When you look for a new acquisition for your collection, do you seek out dusty and dirty objects with original surface or interesting patina? If you do, you’re not alone. The phrase “Grunge School,” describes this learned or acquired taste. There’s a sense of discovery and wonder when you come across a piece of antique furniture, a mirror, a painting, or almost anything that has been forgotten for a long time. Original condition and original surface mean an elevated value for most American antiques.
Consider the folk painting, Portrait of Edward Reed Dorr (1808-1880) Seated in a Fancy Chair, which sold at Skinner for over $800,000. It hung above a fireplace, and maybe the fireplace damper didn’t work very well, because the picture looked like it had been dipped in maple syrup. Still, everybody who saw it could tell it was going to be a dazzler. The composition and all the different elements—a boy, a dog, a decorated Windsor chair—singled out this painting as extraordinary. The fact that it had not been so carefully preserved, but rather exposed, added to its intrigue. If the same painting had been improperly cleaned or restored, it could have brought a fraction of the price.
When it comes to painted antique furniture, original surface is also important. About 90% of Windsor chairs that you see today are refinished, often with the paint removed. The chair makers used a variety of different woods for structural purposes, and never intended for anyone to see the wood—that’s why the chairs were originally painted. A Windsor chair with original painted surface and wear in all the right places, such as the back rail or arms, is worth dramatically more. Skinner auctioned a Windsor chair painted gray with white pin striping for about $80,000. That same chair refinished and without its paint would be worth one-hundredth that amount, or about $800.

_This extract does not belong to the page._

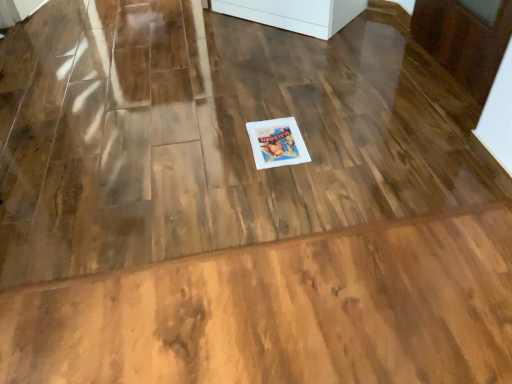 Find the location of a particular element. This screenshot has height=384, width=512. vacant location below white glossy comic book at center (from a real-world perspective) is located at coordinates (274, 140).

Over time, the original color of painted antique furniture can change dramatically from exposure to air, dirt, smoke, and even the oil from people’s fingertips. In fact, most so-called “black” Windsor chairs were probably originally green, but the green darkens with age instead of fading. People especially love “powder blue” painted antique furniture, which used to be much darker.
We recently auctioned a paint decorated Pennsylvania dower chest that is a light pink salmon color with accented moldings in dark blue. If you open the drawer, you can see that this chest used to be a dazzling bright orange. In a way, the salmon color is even more beautiful—and at least more subtle. The chest went for over $10,000 in an American Furniture & Decorative Arts auction. If it had been refinished, it could have brought maybe $500.

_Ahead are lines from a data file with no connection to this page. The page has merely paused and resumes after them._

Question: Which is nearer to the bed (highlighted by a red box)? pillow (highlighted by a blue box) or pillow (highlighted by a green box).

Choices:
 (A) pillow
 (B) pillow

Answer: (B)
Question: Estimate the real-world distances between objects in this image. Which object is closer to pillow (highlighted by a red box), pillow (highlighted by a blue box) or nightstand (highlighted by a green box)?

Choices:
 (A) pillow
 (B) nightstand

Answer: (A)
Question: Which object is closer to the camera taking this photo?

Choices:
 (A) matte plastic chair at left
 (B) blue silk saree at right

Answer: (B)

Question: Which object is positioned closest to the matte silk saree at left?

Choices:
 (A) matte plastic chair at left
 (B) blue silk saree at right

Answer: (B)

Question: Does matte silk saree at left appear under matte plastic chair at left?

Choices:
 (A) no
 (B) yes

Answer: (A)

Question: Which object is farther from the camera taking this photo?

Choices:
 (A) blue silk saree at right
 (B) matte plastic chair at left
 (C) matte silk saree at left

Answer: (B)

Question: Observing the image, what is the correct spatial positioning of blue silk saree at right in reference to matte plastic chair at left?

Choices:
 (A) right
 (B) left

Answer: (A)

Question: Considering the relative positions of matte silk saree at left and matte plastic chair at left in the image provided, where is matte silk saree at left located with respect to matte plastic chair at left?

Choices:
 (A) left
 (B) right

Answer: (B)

While you should never touch original surface, you can decide to get a piece cleaned to clear away dirt or grime. I like to leave this decision to the buyer. There are very good conservators out there who specialize in cleaning—not refinishing—original surfaces. Grunge School is about seeing the history of a piece on its surface. The particular patina or colors of an untouched American antique took years in the making, and I for one hate to see that washed away.
Have you ever refinished something you later realized you should have left alone?